Marchers play the 'mother' card

As Million Mom weekend nears, history shows that invoking motherhood can be a potent force for change.

They'll come armed with bottles and baby strollers, diaper bags and placards. They're even threatening time-outs. On Mother's Day, an estimated 150,000 women will march on the Capitol for stricter gun-control laws, mustering all the moral authority and emotional punch they can from their formidable status as "Mom."

The Million Mom March is the first movement to invoke motherhood to chasten the powerful US gun lobby and legislators who oppose what these women call "common sense" civilian gun laws. But American women have a long, rich history of successfully rallying under the maternal banner - especially to protect children and create a safer society.

"Motherhood has potent meanings in this culture," says Elaine Tyler May, a historian at the University of Minnesota. "Women are shrewd politically; they will use the power available to them."

Indeed, soon after the Revolutionary War, women used the patriotic idea of "republican motherhood" to justify their need for education - so they could raise sons to be moral citizens.

In the early 19th century, female abolitionists said their "sallying forth" from home to spread antislavery petitions was necessary to protect the chastity of the slaves and their owners.

In the 1880s, the Woman's Christian Temperance Union, which sent praying women to shut down saloons throughout the Midwest, called itself "organized mother love." Suffragists, meanwhile, likened the women's vote to civic housecleaning - a way to "sweep out the scoundrels."

And in 1915, according to historians, founders of the Women's Peace Party described themselves as "the mother half of humanity."

Today, more than 30 years after Betty Friedan's "The Feminine Mystique" and women's "liberation," women are playing the "mother" card, not because they have to, but because they want to and believe it will work.

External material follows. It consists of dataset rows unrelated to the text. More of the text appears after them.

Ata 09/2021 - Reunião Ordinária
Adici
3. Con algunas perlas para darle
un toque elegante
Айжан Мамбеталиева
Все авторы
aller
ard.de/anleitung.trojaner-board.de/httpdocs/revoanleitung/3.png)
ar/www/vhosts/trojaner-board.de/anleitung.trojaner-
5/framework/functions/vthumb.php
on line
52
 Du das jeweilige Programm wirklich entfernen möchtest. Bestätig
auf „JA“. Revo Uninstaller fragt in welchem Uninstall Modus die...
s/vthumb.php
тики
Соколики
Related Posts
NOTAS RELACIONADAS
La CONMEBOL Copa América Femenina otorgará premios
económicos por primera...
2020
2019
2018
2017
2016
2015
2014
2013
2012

"What we care about on intimate personal terms has to be translated into the stage of civic life," says historian Nancy Cott of Yale University in New Haven, Conn.

The mighty mother

Mothers can take on controversial issues - often when others can't or won't - because of the unique power and credibility they enjoy as the prime nurturers of human life, say scholars and activists. Mothers' motives are seen as pure, their love as unconditional. Their tactics include an irrepressible mixture of hard work, raw emotion, and earthy humor.

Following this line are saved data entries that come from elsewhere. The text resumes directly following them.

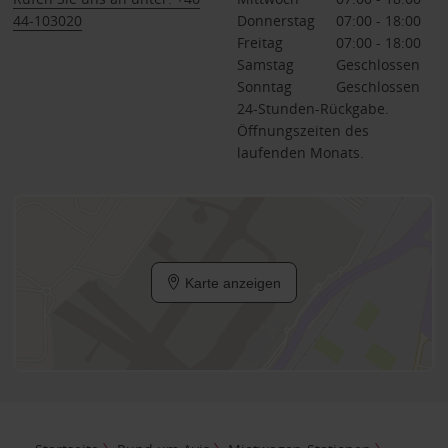
44-103020
Donnerstag
07:00 - 18:00
Freitag
07:00 - 18:00
Samstag
Geschlossen
Sonntag
Geschlossen
24-Stunden-Rückgabe.
Öffnungszeiten des
laufenden Monats.
Karte anzeigen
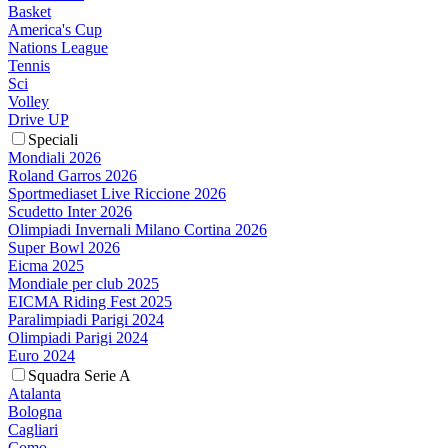
Basket
America's Cup
Nations League
Tennis
Sci
Volley
Drive UP
Speciali
Mondiali 2026
Roland Garros 2026
Sportmediaset Live Riccione 2026
Scudetto Inter 2026
Olimpiadi Invernali Milano Cortina 2026
Super Bowl 2026
Eicma 2025
Mondiale per club 2025
EICMA Riding Fest 2025
Paralimpiadi Parigi 2024
Olimpiadi Parigi 2024
Euro 2024
Squadra Serie A
Atalanta
Bologna
Cagliari
Como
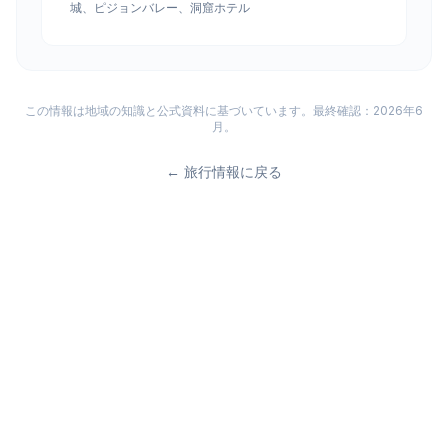
城、ピジョンバレー、洞窟ホテル
この情報は地域の知識と公式資料に基づいています。最終確認：2026年6
月。
←
旅行情報に戻る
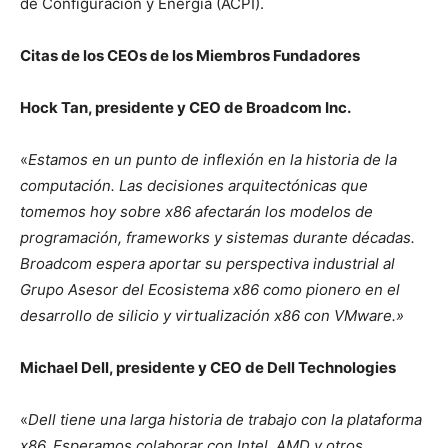
de Configuración y Energía (ACPI).
Citas de los CEOs de los Miembros Fundadores
Hock Tan, presidente y CEO de Broadcom Inc.
«
Estamos en un punto de inflexión en la historia de la
computación. Las decisiones arquitectónicas que
tomemos hoy sobre x86 afectarán los modelos de
programación, frameworks y sistemas durante décadas.
Broadcom espera aportar su perspectiva industrial al
Grupo Asesor del Ecosistema x86 como pionero en el
desarrollo de silicio y virtualización x86 con VMware.»
Michael Dell, presidente y CEO de Dell Technologies
«
Dell tiene una larga historia de trabajo con la plataforma
x86. Esperamos colaborar con Intel, AMD y otros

"We do have the mythic power of the mothers who lift 2-ton cars to save their child underneath," says Donna Dees-Thomases, a Springhills, N.J., mother of two and founder of the Million Mom March. "Now we have an 800-pound guerrilla in the form of the gun lobby who is sitting on our children. Who better than the moms to get it off?"

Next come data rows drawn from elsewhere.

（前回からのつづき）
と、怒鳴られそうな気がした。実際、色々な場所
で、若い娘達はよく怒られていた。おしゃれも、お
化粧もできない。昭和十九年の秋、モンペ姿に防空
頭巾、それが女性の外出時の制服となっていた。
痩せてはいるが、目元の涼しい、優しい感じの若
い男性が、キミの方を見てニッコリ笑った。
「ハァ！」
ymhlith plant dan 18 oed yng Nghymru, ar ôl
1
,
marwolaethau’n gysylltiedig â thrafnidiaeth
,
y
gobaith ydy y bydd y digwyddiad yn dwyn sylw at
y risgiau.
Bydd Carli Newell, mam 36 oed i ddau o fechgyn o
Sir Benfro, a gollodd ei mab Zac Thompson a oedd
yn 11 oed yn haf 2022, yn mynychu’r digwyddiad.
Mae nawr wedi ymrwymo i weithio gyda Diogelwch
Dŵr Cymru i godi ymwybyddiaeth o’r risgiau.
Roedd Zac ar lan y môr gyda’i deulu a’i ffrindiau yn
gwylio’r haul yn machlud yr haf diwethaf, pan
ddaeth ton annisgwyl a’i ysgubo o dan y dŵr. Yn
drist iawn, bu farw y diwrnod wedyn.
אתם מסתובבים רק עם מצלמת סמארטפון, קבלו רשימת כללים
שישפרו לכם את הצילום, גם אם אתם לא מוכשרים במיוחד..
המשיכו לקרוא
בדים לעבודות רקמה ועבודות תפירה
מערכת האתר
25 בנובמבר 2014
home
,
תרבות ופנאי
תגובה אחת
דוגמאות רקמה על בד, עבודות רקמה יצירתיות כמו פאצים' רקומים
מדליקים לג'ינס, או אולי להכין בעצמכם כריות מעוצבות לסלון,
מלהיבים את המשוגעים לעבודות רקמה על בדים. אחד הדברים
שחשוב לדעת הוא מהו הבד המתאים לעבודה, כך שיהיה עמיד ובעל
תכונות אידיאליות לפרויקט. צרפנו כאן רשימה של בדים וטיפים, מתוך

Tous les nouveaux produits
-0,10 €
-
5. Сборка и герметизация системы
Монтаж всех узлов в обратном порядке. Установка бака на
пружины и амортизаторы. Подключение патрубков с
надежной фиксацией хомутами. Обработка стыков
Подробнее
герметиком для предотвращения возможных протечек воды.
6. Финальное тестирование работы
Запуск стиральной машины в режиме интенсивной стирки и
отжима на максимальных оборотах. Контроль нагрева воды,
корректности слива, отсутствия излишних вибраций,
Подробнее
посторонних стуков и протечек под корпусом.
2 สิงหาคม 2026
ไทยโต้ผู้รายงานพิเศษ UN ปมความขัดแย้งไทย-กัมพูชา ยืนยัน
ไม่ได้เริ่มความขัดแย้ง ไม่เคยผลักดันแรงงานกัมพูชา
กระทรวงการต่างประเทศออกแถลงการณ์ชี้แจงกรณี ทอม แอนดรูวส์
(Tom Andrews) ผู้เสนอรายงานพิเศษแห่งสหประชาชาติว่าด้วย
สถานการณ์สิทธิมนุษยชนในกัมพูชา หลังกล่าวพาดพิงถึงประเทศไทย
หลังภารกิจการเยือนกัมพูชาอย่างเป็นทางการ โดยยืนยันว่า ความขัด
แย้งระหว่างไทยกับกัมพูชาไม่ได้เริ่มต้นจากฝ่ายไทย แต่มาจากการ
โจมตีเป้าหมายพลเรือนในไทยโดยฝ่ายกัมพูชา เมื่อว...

Added to this is a mother's daunting reputation as a fierce defender of her children - a.k.a. "Mommy Bear." "Everyone knows you don't mess around with moms, especially when their children are involved," says Betsy Storm, a mother and Million Mom March organizer in Chicago.

Historically, mothers have gradually extended their activism beyond their own homes and offspring to embrace the well-being of other children and the broader society. "It doesn't have to be your cub," says Lisa Dodson, a fellow at the Radcliffe Institute for Advanced Study in Cambridge, Mass. "There is a profoundly female protective piece here."

This has led to widespread participation by mothers and other women in movements to promote a society that is more just. Women played a prominent role in the abolition of slavery and the civil rights movement, for instance. At the same time, women have campaigned against acts - mainly perpetuated by men - that they see as unwholesome or dangerous. Women have led drives against alcohol consumption and drunk driving, American involvement in wars, and now, what they see as lax gun regulation.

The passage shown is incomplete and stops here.